New Yorker editor in chief David Remnick defended Farrow's reporting: “Working alongside fact-checkers, lawyers and other editorial staff members at The New Yorker, he achieved something remarkable, not least because he earned the trust of his sources, many of whom had to relive traumatic events when they talked to him. We stand by Ronan Farrow’s reporting. We’re proud to publish him.”
Michael Luo, a former NYT editor who oversees The New Yorker's website and has worked with Farrow, lashed out at Smith on Twitter, saying the columnist "does the same thing he accuses Ronan of — sanding the inconvenient edges off of facts in order to suit the narrative he wants to deliver. We provided detailed responses to Ben that contradict the narrative he wants to tell. They didn’t make it into the column.”

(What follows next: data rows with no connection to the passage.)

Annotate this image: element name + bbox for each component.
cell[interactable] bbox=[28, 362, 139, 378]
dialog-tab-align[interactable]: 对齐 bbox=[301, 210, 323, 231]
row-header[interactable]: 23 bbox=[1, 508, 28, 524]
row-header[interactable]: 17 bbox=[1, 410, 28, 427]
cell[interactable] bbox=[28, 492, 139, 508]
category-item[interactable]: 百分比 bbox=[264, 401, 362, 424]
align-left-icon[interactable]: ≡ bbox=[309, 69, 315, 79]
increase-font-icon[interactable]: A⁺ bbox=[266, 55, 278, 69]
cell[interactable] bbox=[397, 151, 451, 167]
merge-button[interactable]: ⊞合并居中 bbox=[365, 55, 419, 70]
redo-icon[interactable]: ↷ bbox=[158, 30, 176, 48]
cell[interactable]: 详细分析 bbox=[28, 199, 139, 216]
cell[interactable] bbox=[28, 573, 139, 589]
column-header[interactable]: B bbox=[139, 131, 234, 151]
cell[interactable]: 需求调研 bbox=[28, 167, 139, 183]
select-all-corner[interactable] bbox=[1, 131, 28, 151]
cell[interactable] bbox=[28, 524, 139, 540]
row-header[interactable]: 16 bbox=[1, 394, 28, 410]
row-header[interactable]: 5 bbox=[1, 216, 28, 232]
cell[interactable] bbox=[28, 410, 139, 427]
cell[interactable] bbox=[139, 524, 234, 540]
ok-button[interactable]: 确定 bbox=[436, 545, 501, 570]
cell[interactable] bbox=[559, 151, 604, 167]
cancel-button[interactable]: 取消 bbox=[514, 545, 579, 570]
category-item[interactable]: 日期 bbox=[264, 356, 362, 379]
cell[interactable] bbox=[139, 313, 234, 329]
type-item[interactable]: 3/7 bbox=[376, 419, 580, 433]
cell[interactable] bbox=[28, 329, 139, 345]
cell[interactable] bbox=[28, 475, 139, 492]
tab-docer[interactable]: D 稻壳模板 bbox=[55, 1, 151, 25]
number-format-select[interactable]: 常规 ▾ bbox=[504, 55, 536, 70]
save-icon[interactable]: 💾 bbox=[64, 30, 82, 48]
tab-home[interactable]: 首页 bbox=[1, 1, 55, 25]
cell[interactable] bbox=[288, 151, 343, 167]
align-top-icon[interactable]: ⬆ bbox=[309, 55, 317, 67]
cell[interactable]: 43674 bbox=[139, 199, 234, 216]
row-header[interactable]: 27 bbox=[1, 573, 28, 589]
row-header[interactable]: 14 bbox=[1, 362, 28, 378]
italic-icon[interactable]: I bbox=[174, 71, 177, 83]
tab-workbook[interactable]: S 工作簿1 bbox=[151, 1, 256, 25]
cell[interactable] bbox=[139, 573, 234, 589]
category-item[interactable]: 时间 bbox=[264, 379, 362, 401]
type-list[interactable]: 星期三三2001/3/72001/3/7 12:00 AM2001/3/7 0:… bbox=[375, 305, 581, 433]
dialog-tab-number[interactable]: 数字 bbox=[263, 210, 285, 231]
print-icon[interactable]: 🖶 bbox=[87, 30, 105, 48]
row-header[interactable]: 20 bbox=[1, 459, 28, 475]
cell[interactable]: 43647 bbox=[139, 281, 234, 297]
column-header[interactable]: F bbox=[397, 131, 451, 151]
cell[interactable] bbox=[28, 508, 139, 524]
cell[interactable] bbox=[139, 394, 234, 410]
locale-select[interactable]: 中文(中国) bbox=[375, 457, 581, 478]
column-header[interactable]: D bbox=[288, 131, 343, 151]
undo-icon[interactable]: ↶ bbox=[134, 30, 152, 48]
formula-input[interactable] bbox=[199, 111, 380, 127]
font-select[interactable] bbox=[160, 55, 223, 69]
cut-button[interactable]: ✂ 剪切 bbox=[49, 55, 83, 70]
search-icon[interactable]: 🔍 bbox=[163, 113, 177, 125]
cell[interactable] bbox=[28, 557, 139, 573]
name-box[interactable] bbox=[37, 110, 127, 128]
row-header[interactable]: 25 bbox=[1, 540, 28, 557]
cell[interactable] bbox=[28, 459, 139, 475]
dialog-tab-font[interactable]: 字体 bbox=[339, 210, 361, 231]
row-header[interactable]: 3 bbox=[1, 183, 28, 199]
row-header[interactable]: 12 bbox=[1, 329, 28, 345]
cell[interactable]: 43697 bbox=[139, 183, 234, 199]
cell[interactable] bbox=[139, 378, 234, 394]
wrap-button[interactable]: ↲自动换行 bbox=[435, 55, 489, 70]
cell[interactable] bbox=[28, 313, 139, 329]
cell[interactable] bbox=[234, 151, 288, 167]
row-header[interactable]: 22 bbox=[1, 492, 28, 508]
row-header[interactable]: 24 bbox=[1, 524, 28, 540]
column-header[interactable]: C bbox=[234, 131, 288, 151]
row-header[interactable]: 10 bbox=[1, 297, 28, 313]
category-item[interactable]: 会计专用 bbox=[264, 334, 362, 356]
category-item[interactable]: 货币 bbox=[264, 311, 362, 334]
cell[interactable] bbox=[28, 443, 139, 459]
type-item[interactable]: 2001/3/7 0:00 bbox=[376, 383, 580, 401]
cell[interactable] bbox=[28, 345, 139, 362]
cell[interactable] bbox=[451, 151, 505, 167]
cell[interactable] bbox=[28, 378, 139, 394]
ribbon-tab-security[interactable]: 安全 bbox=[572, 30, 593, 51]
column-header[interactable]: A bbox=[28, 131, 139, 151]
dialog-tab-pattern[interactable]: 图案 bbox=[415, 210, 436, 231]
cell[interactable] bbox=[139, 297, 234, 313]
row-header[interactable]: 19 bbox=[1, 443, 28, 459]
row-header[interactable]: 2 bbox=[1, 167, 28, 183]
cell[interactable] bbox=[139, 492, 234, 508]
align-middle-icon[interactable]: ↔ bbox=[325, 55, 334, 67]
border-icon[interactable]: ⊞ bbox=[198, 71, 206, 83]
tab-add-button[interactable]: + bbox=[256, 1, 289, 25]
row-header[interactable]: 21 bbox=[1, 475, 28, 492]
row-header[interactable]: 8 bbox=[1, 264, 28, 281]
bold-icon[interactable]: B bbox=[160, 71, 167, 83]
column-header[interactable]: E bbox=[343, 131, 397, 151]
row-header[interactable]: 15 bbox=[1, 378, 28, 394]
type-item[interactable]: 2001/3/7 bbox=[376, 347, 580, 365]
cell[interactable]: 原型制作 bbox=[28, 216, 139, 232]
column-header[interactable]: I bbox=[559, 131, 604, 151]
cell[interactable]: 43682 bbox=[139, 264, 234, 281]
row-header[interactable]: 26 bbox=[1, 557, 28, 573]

While most of Smith's column amounts to nitpicking, he chides Farrow's work as an example of "resistance journalism" that dismisses "the old rules of fairness and open-mindedness" when it produces "damaging reporting about public figures most disliked by the loudest voices."
This form of journalism has "thrived in the age of Donald Trump," Smith contends.
It's quite a sanctimonious statement for a columnist who in his prior job as editor in chief of BuzzFeed Newspublished the discredited Trump-Russia dossier while admitting he didn't know whether its claims were true. BuzzFeed News and the unconfirmed information in the report became its own story, spread among media outlets that were freed from the weighty responsibility of fact-checking its allegations.